* DESCRIPTION OF THE TASK
Your task is to repeat the entries exactly. Leave the pictures out.

* RECORDS SHOWN
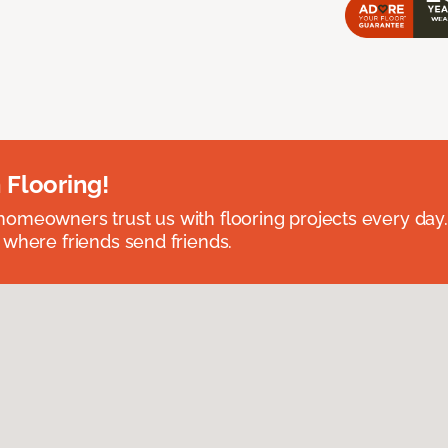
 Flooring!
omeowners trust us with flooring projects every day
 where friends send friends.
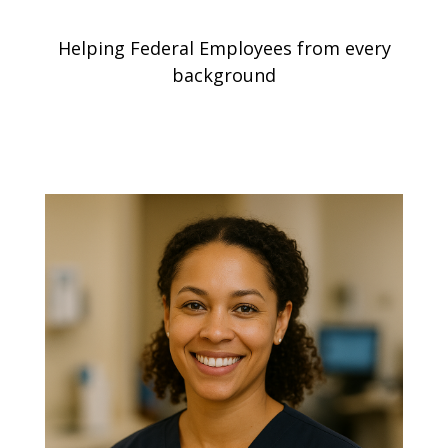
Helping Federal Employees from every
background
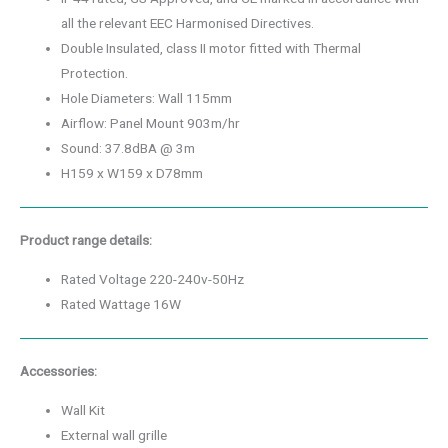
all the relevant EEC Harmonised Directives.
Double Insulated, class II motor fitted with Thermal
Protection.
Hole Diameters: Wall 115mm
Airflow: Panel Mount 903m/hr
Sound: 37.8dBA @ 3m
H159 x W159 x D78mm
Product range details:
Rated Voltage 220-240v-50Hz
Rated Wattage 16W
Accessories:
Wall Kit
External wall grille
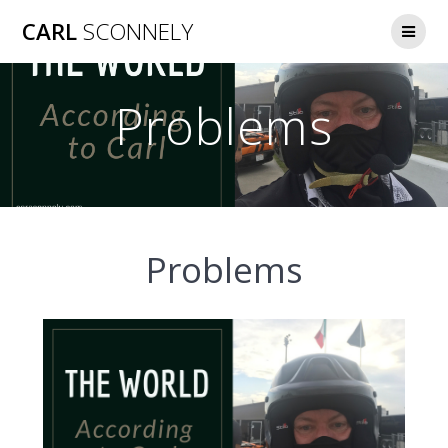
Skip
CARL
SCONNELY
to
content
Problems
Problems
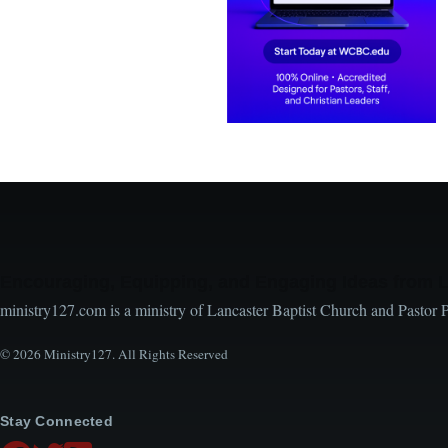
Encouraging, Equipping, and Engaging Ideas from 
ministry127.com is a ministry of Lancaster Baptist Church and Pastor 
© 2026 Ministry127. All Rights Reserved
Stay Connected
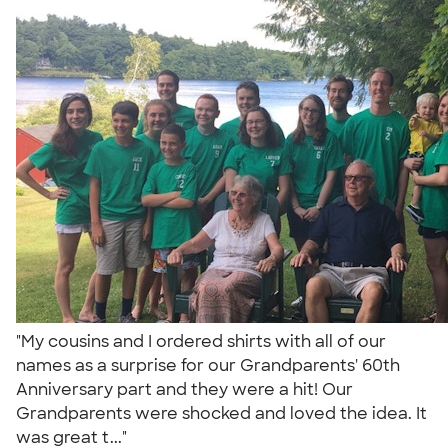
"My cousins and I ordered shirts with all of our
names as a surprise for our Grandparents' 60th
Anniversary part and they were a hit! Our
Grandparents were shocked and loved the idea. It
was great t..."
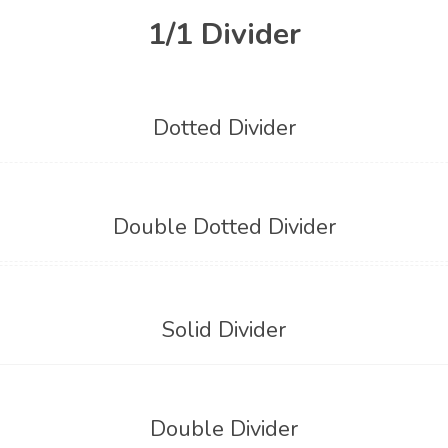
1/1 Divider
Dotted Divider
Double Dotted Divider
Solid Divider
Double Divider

* RESULT FOR THIS TASK
 Flooring!
omeowners trust us with flooring projects every day
 where friends send friends.
Helping Federal Employees from every
background
all the relevant EEC Harmonised Directives.
Double Insulated, class II motor fitted with Thermal
Protection.
Hole Diameters: Wall 115mm
Airflow: Panel Mount 903m/hr
Sound: 37.8dBA @ 3m
H159 x W159 x D78mm
Product range details:
Rated Voltage 220-240v-50Hz
Rated Wattage 16W
Accessories:
Wall Kit
External wall grille
Skip
CARL
SCONNELY
to
content
Problems
Problems
Encouraging, Equipping, and Engaging Ideas from 
ministry127.com is a ministry of Lancaster Baptist Church and Pastor 
© 2026 Ministry127. All Rights Reserved
Stay Connected
"My cousins and I ordered shirts with all of our
names as a surprise for our Grandparents' 60th
Anniversary part and they were a hit! Our
Grandparents were shocked and loved the idea. It
was great t..."
1/1 Divider
Dotted Divider
Double Dotted Divider
Solid Divider
Double Divider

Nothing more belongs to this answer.